Tinha vinte e oito anos e vivia com os pais e a irmã sete anos mais moça. Quanto mais passava o tempo, mais se deixava infantilizar. Não tendo sido aceita no doutorado, não tinha iniciativa para qualquer outro plano. Incapaz de ganhar a própria vida, tampouco ajudava na rotina da casa onde vivia, fosse indo ao supermercado ou tomando para si a tarefa de manter as contas em dia. Durante algum tempo, seus pais lhe pediram que arrumasse um emprego. Como ela ignorasse o pedido, eles próprios conseguiram-lhe um trabalho na loja de um amigo, ao qual ela nunca compareceu. Depois de uns meses, a ladainha “emprego” deu lugar à ladainha “psicólogo”, a que ela também fez ouvidos moucos. Por fim, do mesmo modo que pararam de falar em trabalho, não mais falaram em psicólogo, ou no que quer que fosse. Hoje em dia, pouco lhe dirigiam a palavra. À noite, ouvindo as vozes que vinham do quarto deles, tinha a impressão de que era sobre ela que falavam, mas não dava importância ao caso.

Um de seus alvos favoritos era Renata. Descobrira por acaso o blog em que ela relatava seu dia-a-dia como vendedora de calcinhas usadas. O espirituosismo do subtítulo do site, “Vendendo calcinhas usadas para nunca mais ter que lavá-las,” cativara Inês de imediato. Sorvia cada palavra com fascinação. Ali estava alguém que, como ela, não se inserira no mercado de trabalho, mas soubera lhe dar a volta. Ela seguia Renata apenas pelo prazer da leitura, não para investigá-la, o que seria muito difícil. Nem sabia se ela se chamava Renata. Talvez fosse um nome falso. Não mostrava o rosto nem precisava a idade, afirmando ter “vinte e pouquinhos” anos. Também não havia muitos comentários em suas postagens, menos ainda de clientes. Estes a abordariam por mensagem privada, pois homem nenhum deixaria comentário em uma postagem pública querendo comprar calcinhas. (A ironia, pensava Inês, era que, quando se tratavam das pequenezas do dia a dia, a falta de pudor das pessoas em publicar todo tipo de detalhes de suas vidas nas redes sociais era absoluta, achando improvável estarem sendo vigiadas em meio àquele mar de gente, ouconsiderando a vigilância inofensiva.)
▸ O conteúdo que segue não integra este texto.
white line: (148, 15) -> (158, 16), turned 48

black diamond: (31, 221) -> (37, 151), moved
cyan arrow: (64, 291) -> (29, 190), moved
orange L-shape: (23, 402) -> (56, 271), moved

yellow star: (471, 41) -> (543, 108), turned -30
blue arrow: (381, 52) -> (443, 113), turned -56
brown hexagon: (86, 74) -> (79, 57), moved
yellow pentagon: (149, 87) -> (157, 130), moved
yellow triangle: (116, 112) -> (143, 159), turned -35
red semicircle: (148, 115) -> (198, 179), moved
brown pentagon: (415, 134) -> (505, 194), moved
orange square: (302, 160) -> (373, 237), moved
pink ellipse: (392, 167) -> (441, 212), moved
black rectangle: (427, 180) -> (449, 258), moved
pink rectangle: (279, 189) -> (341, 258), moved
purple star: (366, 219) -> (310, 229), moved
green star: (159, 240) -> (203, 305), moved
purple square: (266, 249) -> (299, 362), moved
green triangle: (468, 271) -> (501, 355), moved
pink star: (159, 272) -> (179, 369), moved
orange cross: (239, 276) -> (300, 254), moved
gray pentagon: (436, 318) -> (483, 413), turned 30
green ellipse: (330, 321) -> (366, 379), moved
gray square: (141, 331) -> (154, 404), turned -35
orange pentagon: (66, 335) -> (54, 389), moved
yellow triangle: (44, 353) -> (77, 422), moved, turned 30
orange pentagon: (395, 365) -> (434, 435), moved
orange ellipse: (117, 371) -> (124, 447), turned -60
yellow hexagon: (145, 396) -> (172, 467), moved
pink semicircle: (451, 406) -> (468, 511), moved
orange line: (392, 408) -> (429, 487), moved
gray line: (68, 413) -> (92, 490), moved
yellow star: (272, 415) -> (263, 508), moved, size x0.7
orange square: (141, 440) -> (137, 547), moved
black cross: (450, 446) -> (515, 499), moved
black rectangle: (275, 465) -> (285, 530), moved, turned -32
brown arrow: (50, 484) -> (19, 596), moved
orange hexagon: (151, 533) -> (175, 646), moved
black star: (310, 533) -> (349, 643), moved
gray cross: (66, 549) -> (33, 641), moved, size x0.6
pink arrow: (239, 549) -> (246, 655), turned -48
Só quando levantou os olhos da tela, percebeu estar envolta pela penumbra. Mais um dia findava devagarinho, sem que precisasse ter andado mais que os passos que a conduziam à mesa do almoço e de volta ao quarto; nem tido que trocar qualquer palavra com alguém: seus pais, à mesa, preferiam manter a conversa apenas entre eles, para conforto de todos. Olhou ao redor, para a cama, a janela, o armário e as prateleiras que constituíam todo o seu universo. As paredes eram nuas, sem enfeites. Os móveis eram sérios, de madeira escura. O quarto era excessivamente sóbrio para o quarto de uma moça. Ainda seria moça?

Pancadinhas em sua porta eram o sinal de que o jantar fora servido. À noite, contavam com a companhia da irmã caçula, Marisa. Ao aproximar-se da mesa, viu que ali estava, além da irmã e dos pais, uma jovem desconhecida.

“Oi, Inês!” a irmã a cumprimentou, risonha. “Esta é Marta, uma amiga da faculdade. Marta, esta é minha irmã, Inês.”

Inês esforçou-se para ser simpática, embora perdesse mais e mais o traquejo social a cada dia que passava. “Bonita a sua saia,” conseguiu dizer.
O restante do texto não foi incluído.